Data Science on AWS - O'Reilly Book
Amazon.com
Get the book onBook Outline
Quick Start Workshop (4-hours)
In this quick start hands-on workshop, you will build an end-to-end AI/ML pipeline for natural language processing with Amazon SageMaker. You will train and tune a text classifier to predict the star rating (1 is bad, 5 is good) for product reviews using the state-of-the-art BERT model for language representation. To build our BERT-based NLP text classifier, you will use a product reviews dataset where each record contains some review text and a star rating (1-5).
Quick Start Workshop Learning Objectives
Attendees will learn how to do the following:
- Ingest data into S3 using Amazon Athena and the Parquet data format
- Visualize data with pandas, matplotlib on SageMaker notebooks
- Detect statistical data bias with SageMaker Clarify
- Perform feature engineering on a raw dataset using Scikit-Learn and SageMaker Processing Jobs
- Store and share features using SageMaker Feature Store
- Train and evaluate a custom BERT model using TensorFlow, Keras, and SageMaker Training Jobs
- Evaluate the model using SageMaker Processing Jobs
- Track model artifacts using Amazon SageMaker ML Lineage Tracking
- Run model bias and explainability analysis with SageMaker Clarify
- Register and version models using SageMaker Model Registry
- Deploy a model to a REST endpoint using SageMaker Hosting and SageMaker Endpoints
- Automate ML workflow steps by building end-to-end model pipelines using SageMaker Pipelines
Extended Workshop (8-hours)
In the extended hands-on workshop, you will get hands-on with advanced model training and deployment techniques such as hyper-parameter tuning, A/B testing, and auto-scaling. You will also setup a real-time, streaming analytics and data science pipeline to perform window-based aggregations and anomaly detection.
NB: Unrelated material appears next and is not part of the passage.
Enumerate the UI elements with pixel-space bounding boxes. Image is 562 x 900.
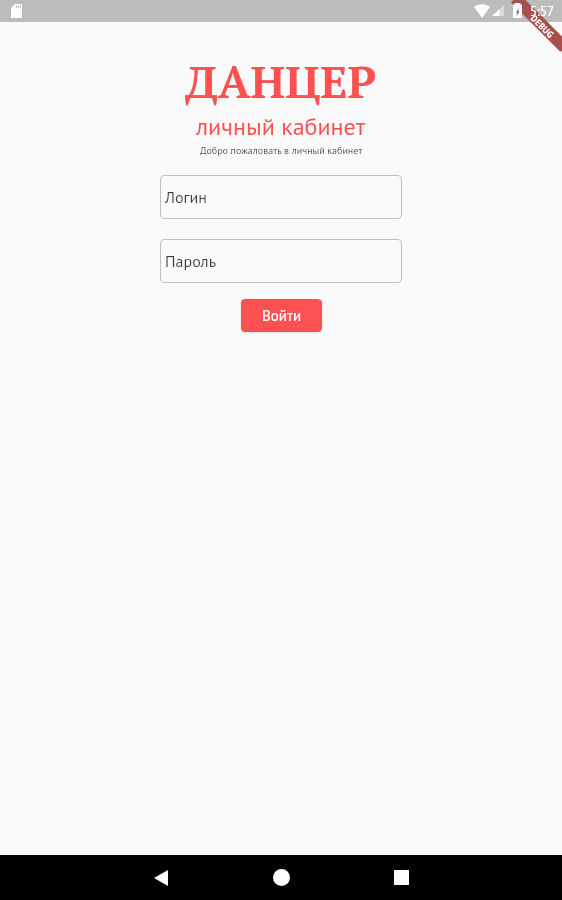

Extended Workshop Learning Objectives
Attendees will learn how to do the following:
- Perform automated machine learning (AutoML) to find the best model from just your dataset with low-code
- Find the best hyper-parameters for your custom model using SageMaker Hyper-parameter Tuning Jobs
- Deploy multiple model variants into a live, production A/B test to compare online performance, live-shift prediction traffic, and autoscale the winning variant using SageMaker Hosting and SageMaker Endpoints
- Setup a streaming analytics and continuous machine learning application using Amazon Kinesis and SageMaker
Workshop Instructions
Amazon SageMaker Studio Lab is a free service that enables anyone to learn and experiment with ML without needing an AWS account, credit card, or cloud configuration knowledge.
1. Request Amazon SageMaker Studio Lab Account
Go to Amazon SageMaker Studio Lab, and request a free acount by providing a valid email address.
Note that Amazon SageMaker Studio Lab is currently in public preview. The number of new account registrations will be limited to ensure a high quality of experience for all customers.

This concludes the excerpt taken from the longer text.